Work to be completed: A complete and exact copy of the data below is required.

BEGIN Listed records

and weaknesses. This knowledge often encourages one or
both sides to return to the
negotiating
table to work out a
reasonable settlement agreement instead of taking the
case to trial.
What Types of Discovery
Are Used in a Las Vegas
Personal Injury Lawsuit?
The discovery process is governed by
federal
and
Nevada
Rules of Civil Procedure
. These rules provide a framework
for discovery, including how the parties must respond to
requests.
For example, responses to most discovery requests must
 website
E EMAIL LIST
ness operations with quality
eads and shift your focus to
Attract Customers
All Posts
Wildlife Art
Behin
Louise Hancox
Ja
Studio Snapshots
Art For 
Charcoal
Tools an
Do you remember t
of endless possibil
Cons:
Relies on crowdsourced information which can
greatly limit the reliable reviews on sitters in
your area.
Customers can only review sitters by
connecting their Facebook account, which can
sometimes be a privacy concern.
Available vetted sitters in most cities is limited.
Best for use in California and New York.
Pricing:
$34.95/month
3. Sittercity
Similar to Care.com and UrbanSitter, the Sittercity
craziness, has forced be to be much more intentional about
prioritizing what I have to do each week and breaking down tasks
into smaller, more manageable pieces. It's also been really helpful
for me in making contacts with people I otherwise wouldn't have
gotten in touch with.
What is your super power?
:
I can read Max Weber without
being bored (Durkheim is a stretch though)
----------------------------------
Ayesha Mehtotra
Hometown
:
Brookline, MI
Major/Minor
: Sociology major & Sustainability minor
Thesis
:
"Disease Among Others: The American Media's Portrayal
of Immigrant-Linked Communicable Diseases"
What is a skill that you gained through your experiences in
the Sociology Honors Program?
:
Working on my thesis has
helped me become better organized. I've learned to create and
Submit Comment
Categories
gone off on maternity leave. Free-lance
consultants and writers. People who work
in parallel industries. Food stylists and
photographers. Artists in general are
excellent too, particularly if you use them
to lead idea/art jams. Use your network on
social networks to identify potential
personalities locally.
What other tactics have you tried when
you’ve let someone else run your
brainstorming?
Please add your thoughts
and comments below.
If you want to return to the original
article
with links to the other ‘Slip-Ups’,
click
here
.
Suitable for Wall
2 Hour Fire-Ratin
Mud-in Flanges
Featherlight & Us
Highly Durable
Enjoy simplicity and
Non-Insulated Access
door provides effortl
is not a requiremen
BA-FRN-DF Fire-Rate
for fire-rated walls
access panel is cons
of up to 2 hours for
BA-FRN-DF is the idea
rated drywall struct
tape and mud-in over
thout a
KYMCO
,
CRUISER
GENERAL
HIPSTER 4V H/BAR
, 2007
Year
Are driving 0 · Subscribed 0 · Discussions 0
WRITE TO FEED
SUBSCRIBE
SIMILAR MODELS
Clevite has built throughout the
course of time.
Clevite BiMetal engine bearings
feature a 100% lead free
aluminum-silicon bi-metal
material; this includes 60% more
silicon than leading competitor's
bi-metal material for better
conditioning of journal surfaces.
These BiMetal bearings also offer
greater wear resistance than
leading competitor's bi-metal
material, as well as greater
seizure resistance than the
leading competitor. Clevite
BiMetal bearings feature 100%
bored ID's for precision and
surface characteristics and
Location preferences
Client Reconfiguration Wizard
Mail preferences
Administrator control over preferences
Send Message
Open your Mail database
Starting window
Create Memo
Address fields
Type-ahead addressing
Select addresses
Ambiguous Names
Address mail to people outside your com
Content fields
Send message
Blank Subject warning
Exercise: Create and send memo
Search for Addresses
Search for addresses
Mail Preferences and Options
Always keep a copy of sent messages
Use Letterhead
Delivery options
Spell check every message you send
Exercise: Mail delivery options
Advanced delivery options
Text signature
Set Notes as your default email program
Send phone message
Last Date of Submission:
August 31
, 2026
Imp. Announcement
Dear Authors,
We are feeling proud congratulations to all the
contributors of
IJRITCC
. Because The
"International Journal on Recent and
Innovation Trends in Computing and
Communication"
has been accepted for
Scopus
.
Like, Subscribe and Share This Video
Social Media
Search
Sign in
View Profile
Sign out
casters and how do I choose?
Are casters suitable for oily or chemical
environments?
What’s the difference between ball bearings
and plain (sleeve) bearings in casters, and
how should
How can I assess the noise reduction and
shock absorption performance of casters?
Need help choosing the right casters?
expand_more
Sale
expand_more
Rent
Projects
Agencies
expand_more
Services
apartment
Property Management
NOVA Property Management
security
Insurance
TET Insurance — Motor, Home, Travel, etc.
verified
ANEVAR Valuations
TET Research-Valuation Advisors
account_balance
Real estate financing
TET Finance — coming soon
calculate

END Listed records

Result:
and weaknesses. This knowledge often encourages one or
both sides to return to the
negotiating
table to work out a
reasonable settlement agreement instead of taking the
case to trial.
What Types of Discovery
Are Used in a Las Vegas
Personal Injury Lawsuit?
The discovery process is governed by
federal
and
Nevada
Rules of Civil Procedure
. These rules provide a framework
for discovery, including how the parties must respond to
requests.
For example, responses to most discovery requests must
 website
E EMAIL LIST
ness operations with quality
eads and shift your focus to
Attract Customers
All Posts
Wildlife Art
Behin
Louise Hancox
Ja
Studio Snapshots
Art For 
Charcoal
Tools an
Do you remember t
of endless possibil
Cons:
Relies on crowdsourced information which can
greatly limit the reliable reviews on sitters in
your area.
Customers can only review sitters by
connecting their Facebook account, which can
sometimes be a privacy concern.
Available vetted sitters in most cities is limited.
Best for use in California and New York.
Pricing:
$34.95/month
3. Sittercity
Similar to Care.com and UrbanSitter, the Sittercity
craziness, has forced be to be much more intentional about
prioritizing what I have to do each week and breaking down tasks
into smaller, more manageable pieces. It's also been really helpful
for me in making contacts with people I otherwise wouldn't have
gotten in touch with.
What is your super power?
:
I can read Max Weber without
being bored (Durkheim is a stretch though)
----------------------------------
Ayesha Mehtotra
Hometown
:
Brookline, MI
Major/Minor
: Sociology major & Sustainability minor
Thesis
:
"Disease Among Others: The American Media's Portrayal
of Immigrant-Linked Communicable Diseases"
What is a skill that you gained through your experiences in
the Sociology Honors Program?
:
Working on my thesis has
helped me become better organized. I've learned to create and
Submit Comment
Categories
gone off on maternity leave. Free-lance
consultants and writers. People who work
in parallel industries. Food stylists and
photographers. Artists in general are
excellent too, particularly if you use them
to lead idea/art jams. Use your network on
social networks to identify potential
personalities locally.
What other tactics have you tried when
you’ve let someone else run your
brainstorming?
Please add your thoughts
and comments below.
If you want to return to the original
article
with links to the other ‘Slip-Ups’,
click
here
.
Suitable for Wall
2 Hour Fire-Ratin
Mud-in Flanges
Featherlight & Us
Highly Durable
Enjoy simplicity and
Non-Insulated Access
door provides effortl
is not a requiremen
BA-FRN-DF Fire-Rate
for fire-rated walls
access panel is cons
of up to 2 hours for
BA-FRN-DF is the idea
rated drywall struct
tape and mud-in over
thout a
KYMCO
,
CRUISER
GENERAL
HIPSTER 4V H/BAR
, 2007
Year
Are driving 0 · Subscribed 0 · Discussions 0
WRITE TO FEED
SUBSCRIBE
SIMILAR MODELS
Clevite has built throughout the
course of time.
Clevite BiMetal engine bearings
feature a 100% lead free
aluminum-silicon bi-metal
material; this includes 60% more
silicon than leading competitor's
bi-metal material for better
conditioning of journal surfaces.
These BiMetal bearings also offer
greater wear resistance than
leading competitor's bi-metal
material, as well as greater
seizure resistance than the
leading competitor. Clevite
BiMetal bearings feature 100%
bored ID's for precision and
surface characteristics and
Location preferences
Client Reconfiguration Wizard
Mail preferences
Administrator control over preferences
Send Message
Open your Mail database
Starting window
Create Memo
Address fields
Type-ahead addressing
Select addresses
Ambiguous Names
Address mail to people outside your com
Content fields
Send message
Blank Subject warning
Exercise: Create and send memo
Search for Addresses
Search for addresses
Mail Preferences and Options
Always keep a copy of sent messages
Use Letterhead
Delivery options
Spell check every message you send
Exercise: Mail delivery options
Advanced delivery options
Text signature
Set Notes as your default email program
Send phone message
Last Date of Submission:
August 31
, 2026
Imp. Announcement
Dear Authors,
We are feeling proud congratulations to all the
contributors of
IJRITCC
. Because The
"International Journal on Recent and
Innovation Trends in Computing and
Communication"
has been accepted for
Scopus
.
Like, Subscribe and Share This Video
Social Media
Search
Sign in
View Profile
Sign out
casters and how do I choose?
Are casters suitable for oily or chemical
environments?
What’s the difference between ball bearings
and plain (sleeve) bearings in casters, and
how should
How can I assess the noise reduction and
shock absorption performance of casters?
Need help choosing the right casters?
expand_more
Sale
expand_more
Rent
Projects
Agencies
expand_more
Services
apartment
Property Management
NOVA Property Management
security
Insurance
TET Insurance — Motor, Home, Travel, etc.
verified
ANEVAR Valuations
TET Research-Valuation Advisors
account_balance
Real estate financing
TET Finance — coming soon
calculate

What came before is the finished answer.